Scaling Europe’s biotech industry: from research excellence to industrial leadership
For the past decades, Europe has been treating biotechnology primarily as a health policy issue. That was a mistake. Biotech has become deeply geopolitical. This new reality is now more tangible than ever. Across almost every stage of the biotech lifecycle — from venture capital and clinical trials to manufacturing, commercialisation and thus access to patients — Europe is losing market share to global competitors. If the EU wants to keep up its ambitions on strategic autonomy and resilience, it will have to embrace its strengths while acknowledging its issues and act accordingly.
In that light, Europe’s biotech problem is not a lack of talent, knowledge or scientific quality. European universities, hospitals and research institutes remain among the best in the world. The paradox is that Europe excels at discovery but struggles at scale.
Too many European biotech companies still relocate abroad once they need significant growth capital. Too many promising start-ups are acquired before they become European industrial champions. Too often, Europe exports innovation while importing dependency.
The contrast with our global competitors is striking. The US has built an ecosystem where innovation can rapidly scale into global industrial leadership due to massive investments. China is aggressively integrating research, industrial policy and manufacturing capacity into one long-term strategy. Europe, meanwhile, remains fragmented — financially, regulatorily and industrially. Scientific excellence alone is no longer enough if Europe cannot transform innovation into industrial strength.
Enter: the Biotech Act I. One of the few cornerstones of the EU’s competitiveness agenda as it sits at the intersection of industrial and health policy with a growing geopolitical angle to it. This regulation goes directly to the core of who we are and should be: a deeply anchored social welfare state driven by innovation as the one of the motors for our economy and public health. Europe cannot become a continent that invents technologies for others to industrialise while risking later or no access at all for our own patients.
For too long, innovation in this field has been approached with excessive caution or even suspicion. Of course, ethical and safety standards remain essential and national budgets are scarce. But there is a difference between responsible regulation and creating an environment that systematically discourages investment and scale.

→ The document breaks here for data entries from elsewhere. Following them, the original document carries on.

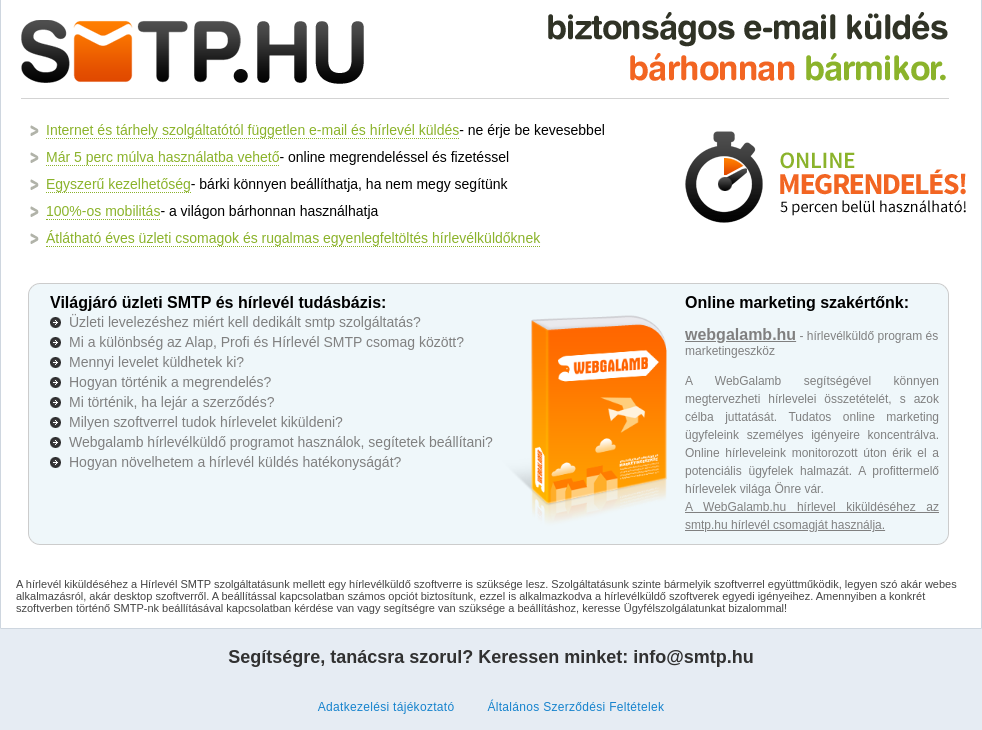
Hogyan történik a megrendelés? (170, 382)
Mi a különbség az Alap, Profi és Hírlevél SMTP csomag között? (266, 342)
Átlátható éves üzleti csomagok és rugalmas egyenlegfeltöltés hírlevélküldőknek (293, 238)
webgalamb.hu (740, 334)
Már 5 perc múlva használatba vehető (162, 157)
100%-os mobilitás (103, 211)
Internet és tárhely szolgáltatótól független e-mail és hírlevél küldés (252, 130)
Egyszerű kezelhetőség (118, 184)
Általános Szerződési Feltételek (575, 707)
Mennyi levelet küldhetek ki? (156, 362)
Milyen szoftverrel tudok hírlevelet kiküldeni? (206, 422)
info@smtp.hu (693, 657)
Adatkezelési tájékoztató (386, 707)
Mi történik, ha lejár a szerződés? (171, 402)
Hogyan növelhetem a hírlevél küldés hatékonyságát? (235, 462)
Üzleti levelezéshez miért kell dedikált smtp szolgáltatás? (245, 322)
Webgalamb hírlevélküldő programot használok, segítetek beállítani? (281, 442)
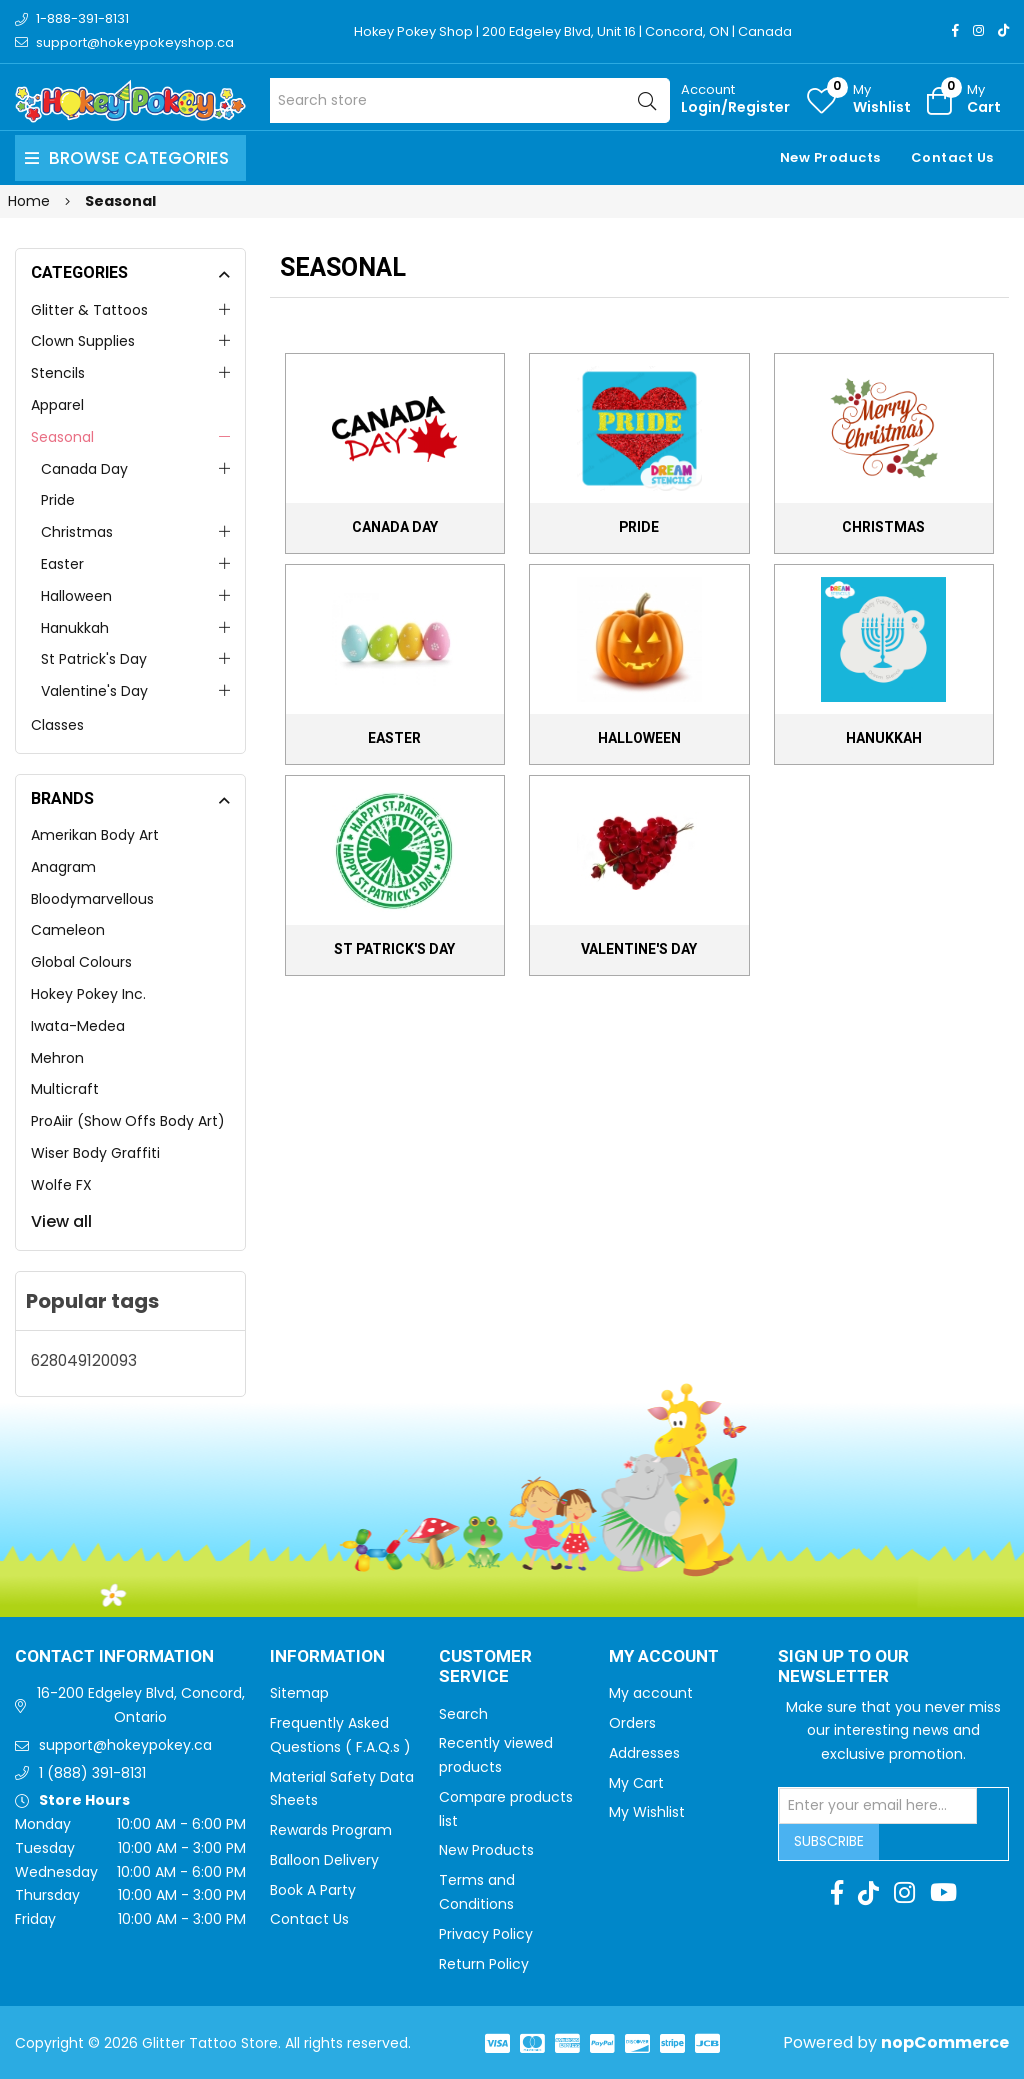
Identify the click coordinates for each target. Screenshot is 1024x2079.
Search (463, 1714)
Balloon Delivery (324, 1860)
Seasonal (62, 437)
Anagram (63, 867)
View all (61, 1221)
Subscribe (829, 1841)
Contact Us (952, 157)
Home (29, 201)
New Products (830, 157)
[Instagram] (978, 30)
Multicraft (65, 1089)
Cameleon (68, 930)
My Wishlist (647, 1812)
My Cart (636, 1783)
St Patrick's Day (94, 659)
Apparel (57, 405)
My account (651, 1693)
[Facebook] (955, 30)
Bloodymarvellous (92, 899)
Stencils (58, 373)
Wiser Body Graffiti (95, 1153)
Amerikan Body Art (95, 835)
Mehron (57, 1058)
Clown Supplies (83, 341)
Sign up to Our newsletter (843, 1667)
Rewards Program (331, 1830)
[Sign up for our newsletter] (878, 1806)
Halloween (76, 596)
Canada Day (84, 469)
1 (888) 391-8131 (92, 1773)
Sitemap (299, 1693)
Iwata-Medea (78, 1026)
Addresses (644, 1753)
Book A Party (313, 1890)
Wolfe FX (61, 1185)
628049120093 (84, 1360)
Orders (632, 1723)
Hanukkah (75, 628)
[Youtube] (943, 1893)
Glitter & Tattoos (89, 310)
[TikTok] (1003, 30)
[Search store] (470, 100)
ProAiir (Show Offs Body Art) (128, 1121)
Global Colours (81, 962)
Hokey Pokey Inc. (88, 994)
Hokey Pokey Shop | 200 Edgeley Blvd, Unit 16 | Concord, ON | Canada (574, 31)
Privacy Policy (486, 1934)
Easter (62, 564)
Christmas (77, 532)
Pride (58, 500)
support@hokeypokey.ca (125, 1745)
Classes (57, 725)
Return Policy (484, 1964)
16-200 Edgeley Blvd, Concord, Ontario (141, 1705)
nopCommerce (945, 2042)
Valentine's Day (94, 691)
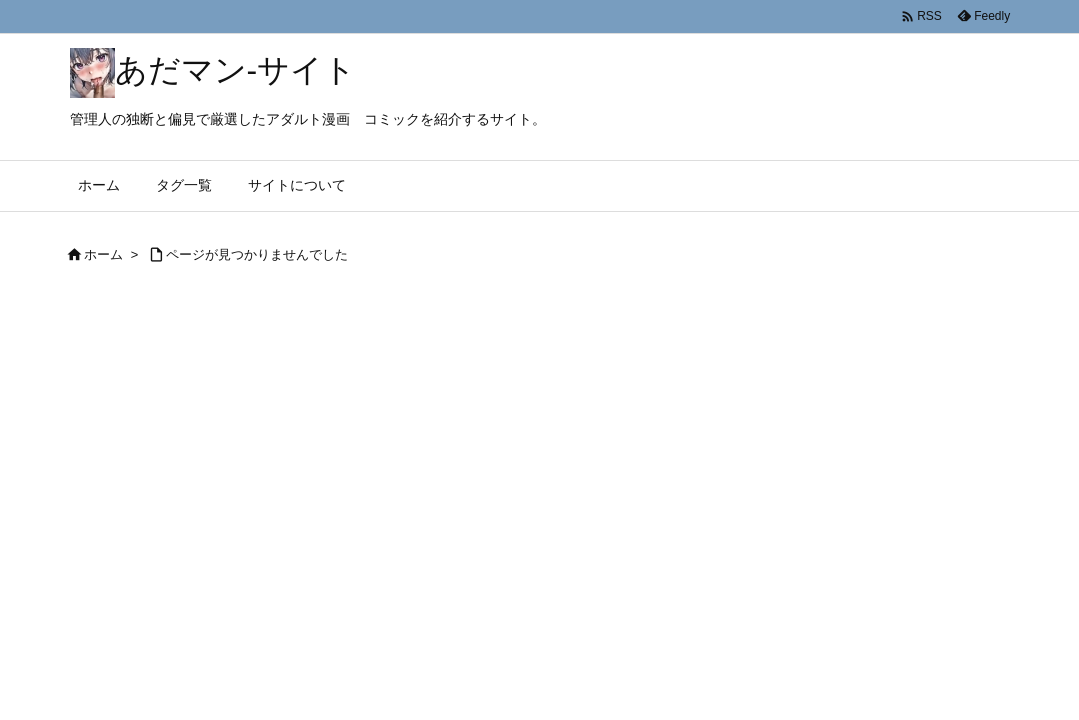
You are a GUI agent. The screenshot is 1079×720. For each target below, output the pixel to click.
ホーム (103, 254)
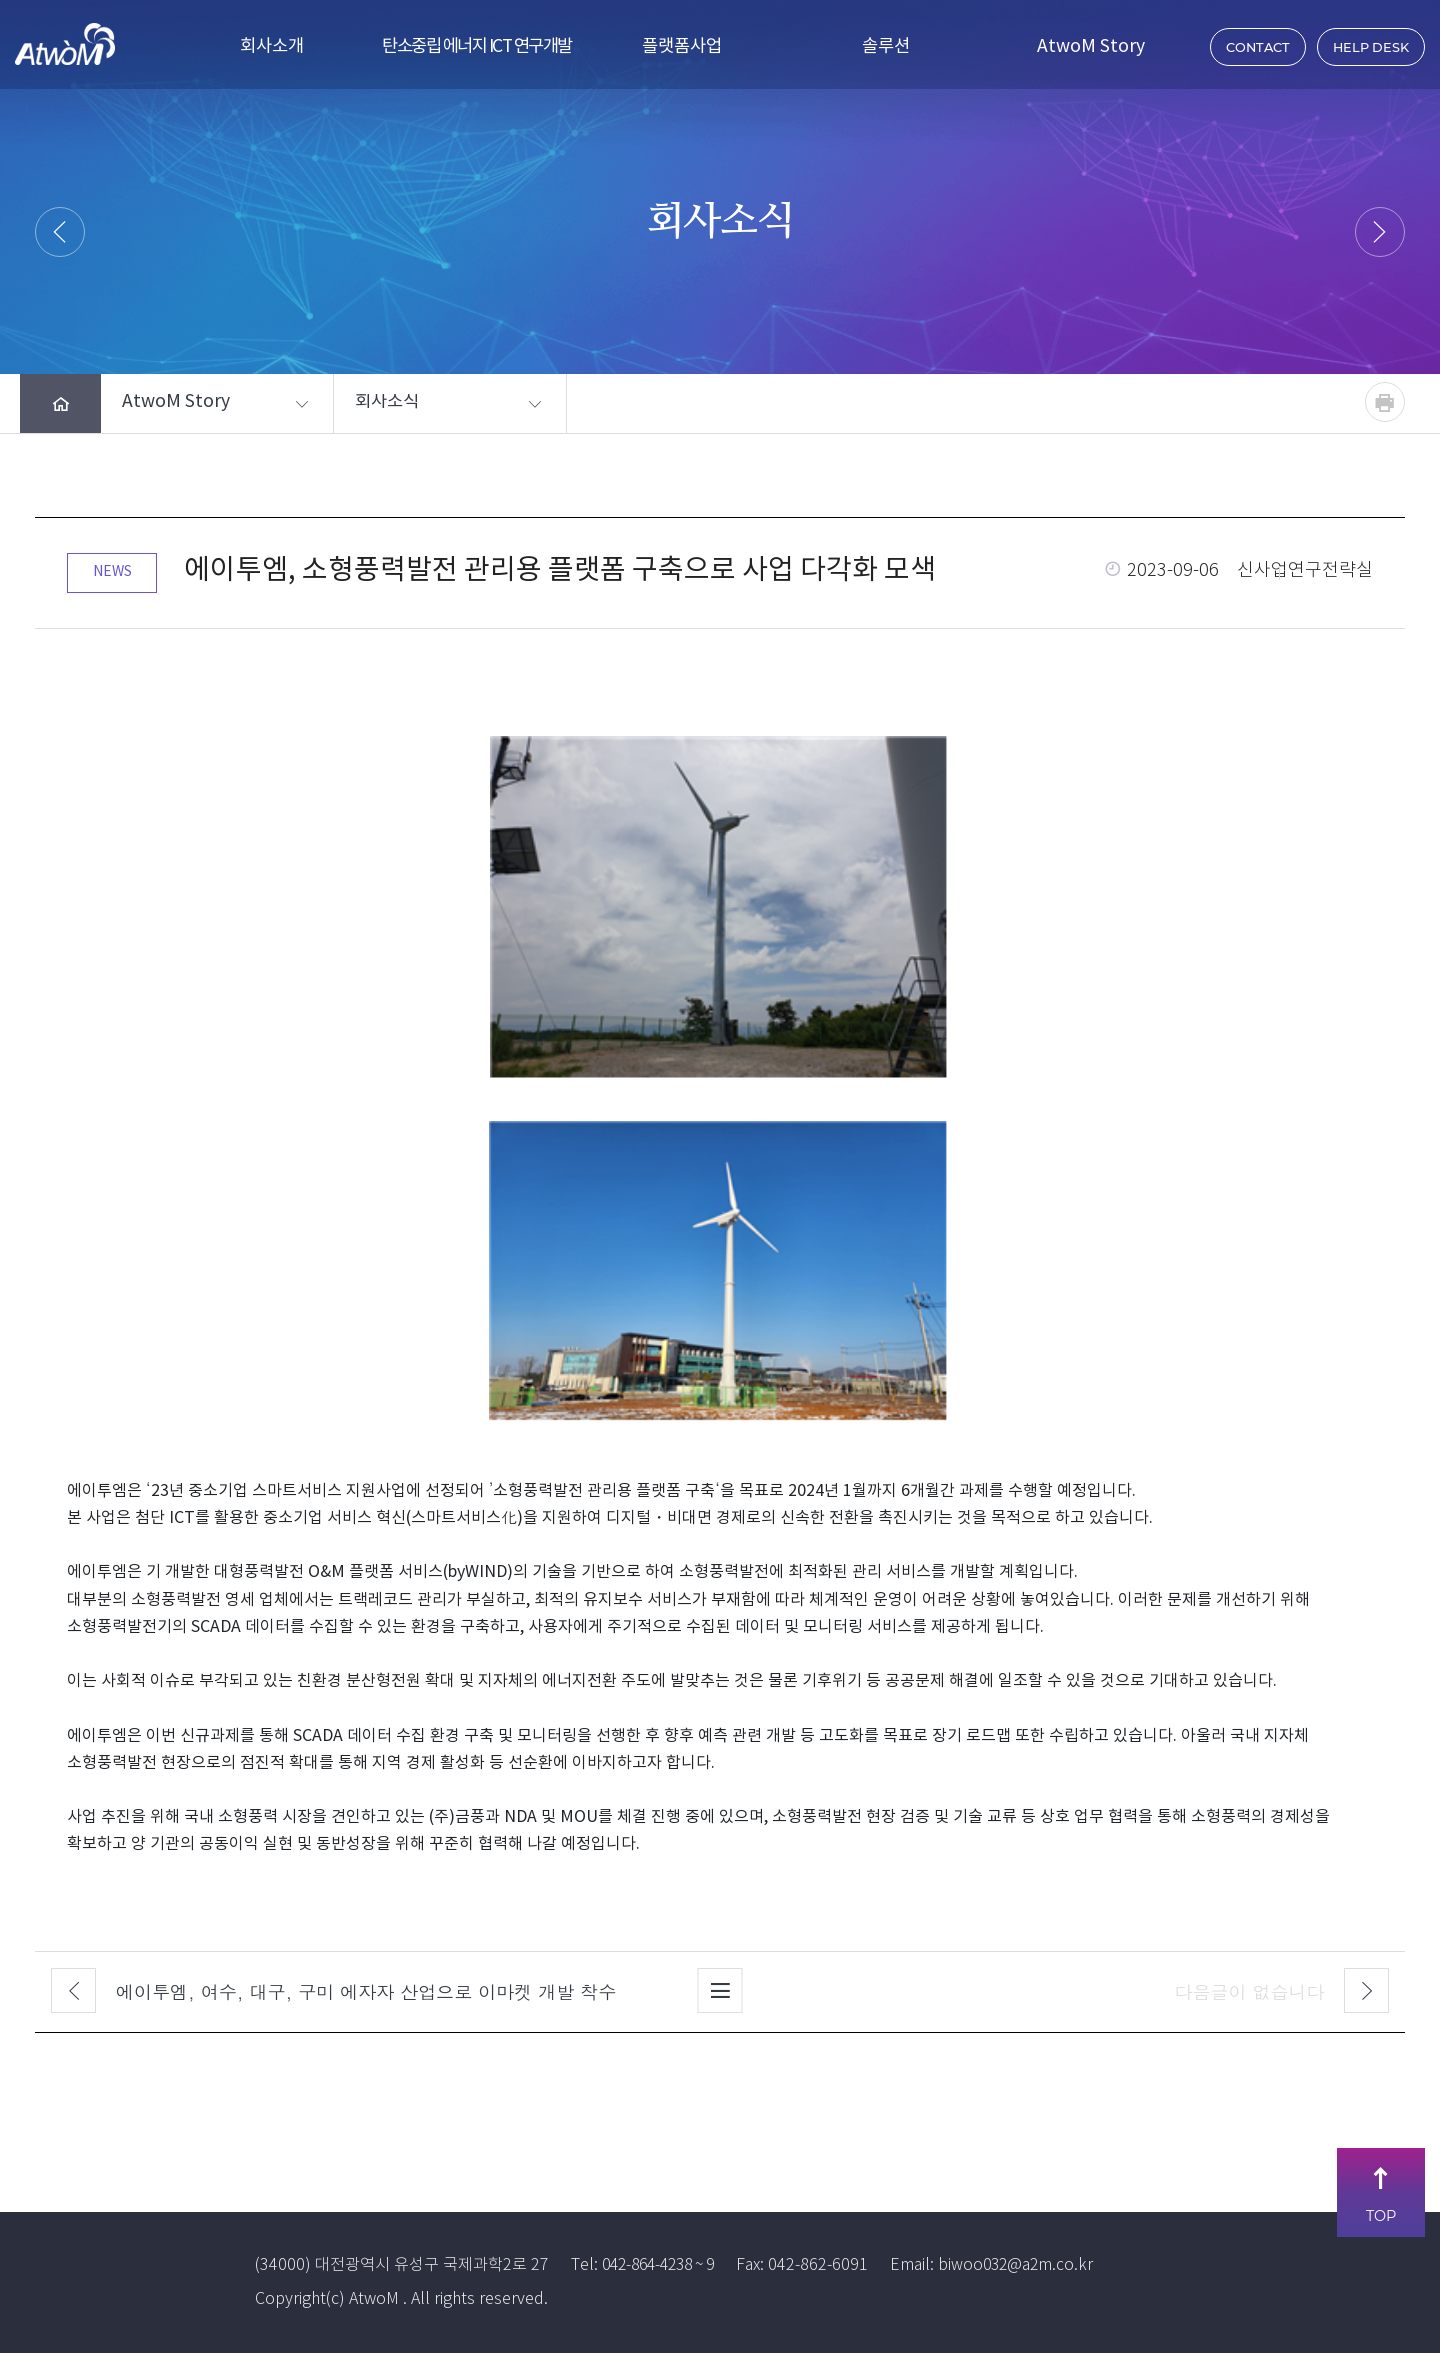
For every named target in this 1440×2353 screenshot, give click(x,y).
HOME (606, 270)
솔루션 (886, 47)
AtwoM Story (1091, 47)
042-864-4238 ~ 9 (665, 2265)
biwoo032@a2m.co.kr (1031, 2265)
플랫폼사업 (682, 47)
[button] (200, 404)
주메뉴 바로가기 (0, 0)
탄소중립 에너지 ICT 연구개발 (477, 47)
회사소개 (272, 47)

If Europe becomes known primarily for its fragmentation, complexity and regulatory uncertainty, companies and investors will simply continue to look elsewhere. We should therefore value innovation and excellence because without them, Europe would gradually lose not only competitiveness, but entire industries.
Industrial leadership cannot exist without scientific leadership, and scientific leadership cannot survive if innovation is pushed outside Europe. That means rewarding research, protecting intellectual property, accelerating approval procedures where possible and ensuring that Europe remains attractive for talent, investment and entrepreneurship.
At the same time, we should be honest: scaling Europe’s biotech industry will require much more than the Biotech Act alone. It’s only a piece of the puzzle, not the sole magic bullet. Due to fragmentation in investing and financing mechanisms, European companies often struggle to access late-stage venture capital precisely when they need to scale internationally. In the last decade, for example, 66 out of the 67 IPO’s of European companies were launched outside the EU. This is why deeper harmonisation of European capital markets is essential. Europe researches like a continent, but still finances innovation like 27 separate economies. Without significantly more venture capital and stronger capital markets integration, Europe will continue to lose promising biotech firms to the US.
Scaling also requires industrial capacity. Europe needs stronger biomanufacturing infrastructure, resilient pharmaceutical supply chains, affordable energy and access to highly skilled labour if it wants to expand its innovation capacity into broad commercialisation. If we are serious about building globally competitive biotech champions, Europe must finally think in terms of scale.
Therefore, we need to protect without being protectionist. In an interconnected world, Europe should remain open, internationally connected and deeply engaged in global innovation networks. But openness without industrial capacity creates dependency — and dependency weakens resilience.
The Covid pandemic exposed the vulnerabilities of relying excessively on external supply chains in critical sectors such as medicines and pharmaceutical ingredients. The geopolitical tensions of recent years have only reinforced that lesson. Strategic autonomy therefore means ensuring that Europe retains the capacity to research, manufacture and deliver critical health technologies itself. Not by closing itself off from the world, but by building sufficient scale and industrial strength at home. In biotech, resilience and competitiveness increasingly go hand in hand.
Europe still has lots of ingredients to succeed. The question is, however, no longer whether Europe can innovate. The question is whether those innovations will still be developed, manufactured and commercialised in Europe ten years from now.
The Biotech Act I should mark the moment Europe chooses ambition over fragmentation. Because in a sector as strategic as biotechnology, Europe cannot afford to remain merely a place where innovation starts. It must also become the place where innovation grows, scales and leads globally, for the sake of our patients and our industry.